Since the Supreme Court let Idaho’s law take effect, many court watchers believed the Biden administration would be fighting an uphill battle during oral arguments on Wednesday.

Elizabeth Prelogar, the U.S. solicitor general, did face tough questions, but so did Idaho lawyer Josh Turner.

“The questioning of the state of Idaho has been far more robust than many expected, with tough questions coming from conservatives, along with Justices Ketanji Brown Jackson, Elena Kagan and Sonia Sotomayor,” The Washington Post reported.

For example, Justice Amy Coney Barrett repeatedly questioned Turner’s presentation of Idaho’s policy.

“You’re hedging,” she said at one point.

Still, it seemed as if most of the justices were skeptical of the Biden administration’s claims and leaning toward allowing Idaho’s abortion law to remain in place.
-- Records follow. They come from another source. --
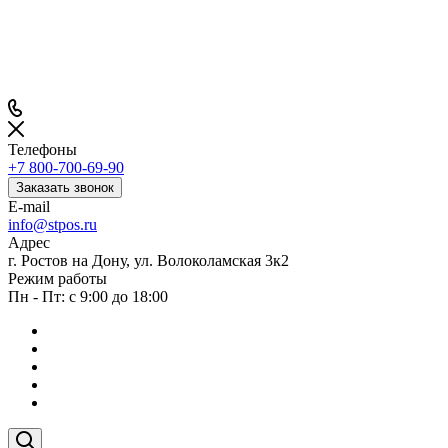
Телефоны
+7 800-700-69-90
Заказать звонок
E-mail
info@stpos.ru
Адрес
г. Ростов на Дону, ул. Волоколамская 3к2
Режим работы
Пн - Пт: с 9:00 до 18:00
“How can you impose restrictions on what Idaho can criminalize?” Justice Samuel Alito asked the solicitor general, according to The Washington Post.

Similarly, Justice Neil Gorsuch highlighted the potential danger of allowing federal officials to have too much control over health care norms.

As the debate took place inside the courtroom, protesters gathered outside the Supreme Court to either support or criticize Idaho’s law.

The New York Times reported that more than 100 people took part in demonstrations outside the building, carrying signs with messages like “Abortion saves lives” and “Pro-life. Pro-women.”